#### What to work on:
Could you copy exactly the lines below from the one with "I cookie necessari sono" to the one with "Augenblicke.", inclusive, leaving out any pictures?

#### Data to examine:
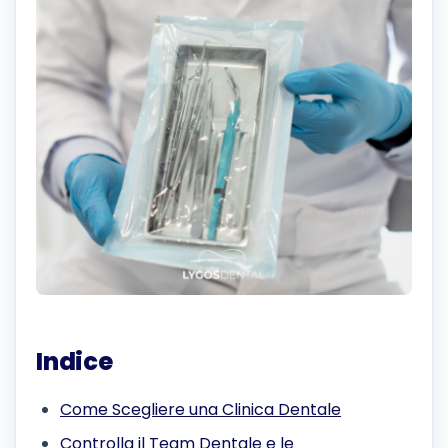
Indice
Come Scegliere una Clinica Dentale
Controlla il Team Dentale e le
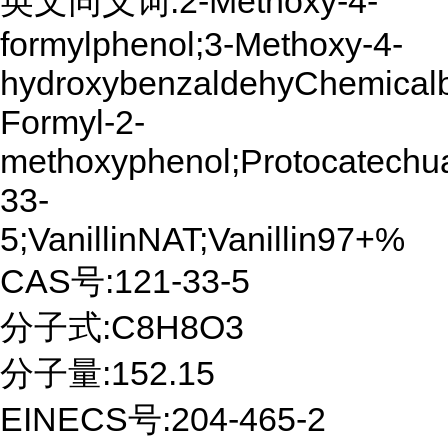
英文同义词:2-Methoxy-4-
formylphenol;3-Methoxy-4-
hydroxybenzaldehyChemicalbo
Formyl-2-
methoxyphenol;Protocatechual
33-
5;VanillinNAT;Vanillin97+%
CAS号:121-33-5
分子式:C8H8O3
分子量:152.15
EINECS号:204-465-2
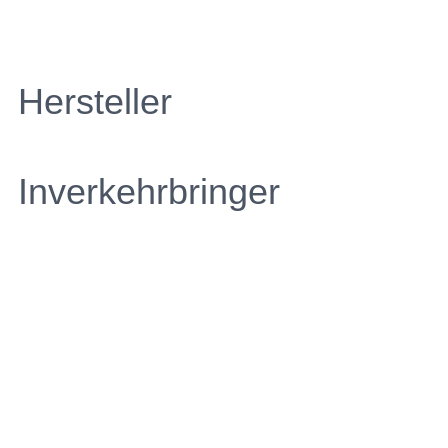
Hersteller
Inverkehrbringer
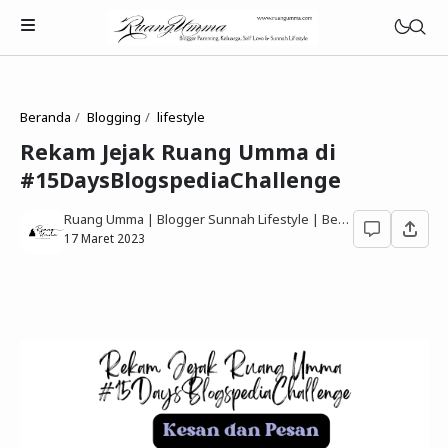
Beranda
Blogging
lifestyle
Rekam Jejak Ruang Umma di
#15DaysBlogspediaChallenge
Parenting Islami
Ruang Umma | Blogger Sunnah Lifestyle | Berbagi Gaya Hidup Sesuai Quran Sunnah
Rumah Tangga Muslimah
17 Maret 2023
Lifestyle Keluarga Sunnah
Refleksi Muslimah
Review & Rekomendasi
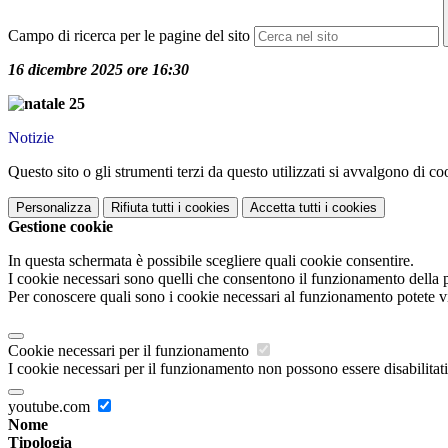
Campo di ricerca per le pagine del sito
16 dicembre 2025 ore 16:30
Notizie
Questo sito o gli strumenti terzi da questo utilizzati si avvalgono di coo
Personalizza
Rifiuta tutti
i cookies
Accetta tutti
i cookies
Gestione cookie
In questa schermata è possibile scegliere quali cookie consentire.
I cookie necessari sono quelli che consentono il funzionamento della pi
Per conoscere quali sono i cookie necessari al funzionamento potete v
Cookie necessari per il funzionamento
I cookie necessari per il funzionamento non possono essere disabilitati.
youtube.com
Nome
Tipologia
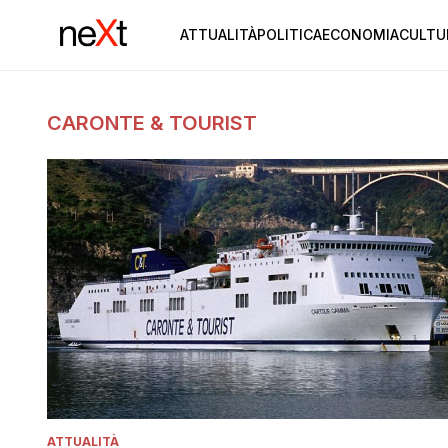
ATTUALITÀ
POLITICA
ECONOMIA
CULTU
CARONTE & TOURIST
ATTUALITÀ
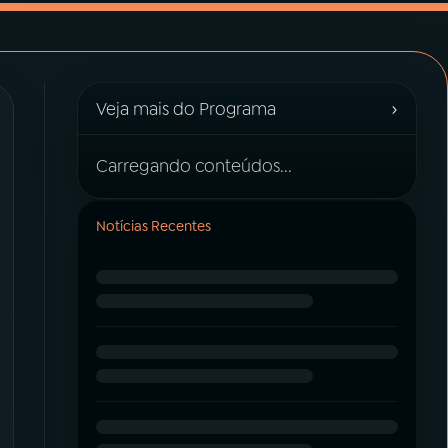
›
Veja mais do Programa
Carregando conteúdos...
Notícias Recentes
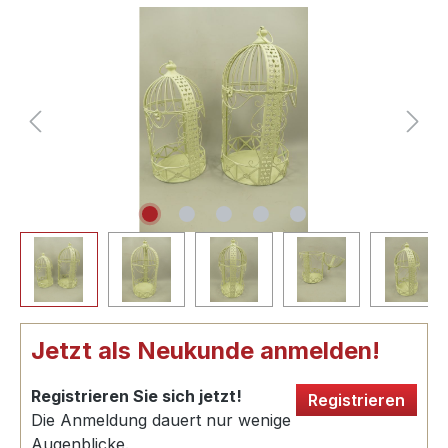
Jetzt als Neukunde anmelden!
Registrieren Sie sich jetzt!
Registrieren
Die Anmeldung dauert nur wenige
Augenblicke.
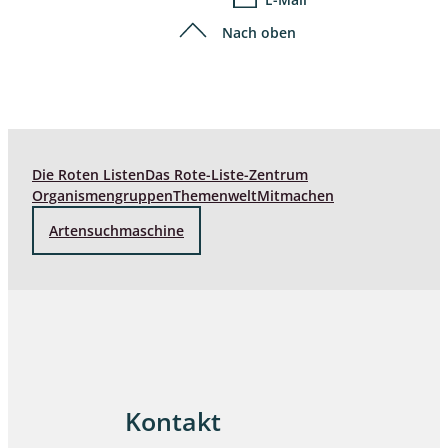
Nach oben
Die Roten Listen
Das Rote-Liste-Zentrum
Organismengruppen
Themenwelt
Mitmachen
Artensuchmaschine
Kontakt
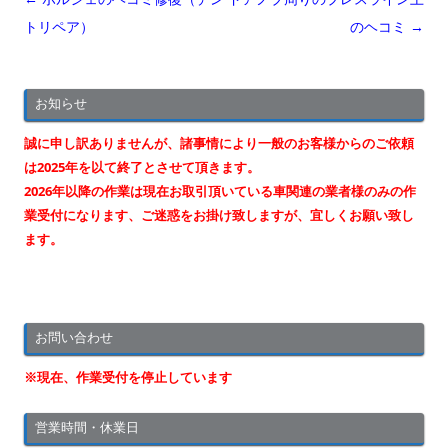
稿
トリペア）
のヘコミ
→
ナ
ビ
お知らせ
ゲ
ー
誠に申し訳ありませんが、諸事情により一般のお客様からのご依頼
シ
は2025年を以て終了とさせて頂きます。
2026年以降の作業は現在お取引頂いている車関連の業者様のみの作
ョ
業受付になります、ご迷惑をお掛け致しますが、宜しくお願い致し
ン
ます。
お問い合わせ
※現在、作業受付を停止しています
営業時間・休業日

#### Exercise result:
I cookie necessari sono quelli che consentono il funzionamento della pi
Per conoscere quali sono i cookie necessari al funzionamento potete v
Cookie necessari per il funzionamento
I cookie necessari per il funzionamento non possono essere disabilitati.
youtube.com
Nome
Tipologia
ATTUALITÀ
POLITICA
ECONOMIA
CULTU
CARONTE & TOURIST
ATTUALITÀ
›
Veja mais do Programa
Carregando conteúdos...
Notícias Recentes
Jetzt als Neukunde anmelden!
Registrieren Sie sich jetzt!
Registrieren
Die Anmeldung dauert nur wenige
Augenblicke.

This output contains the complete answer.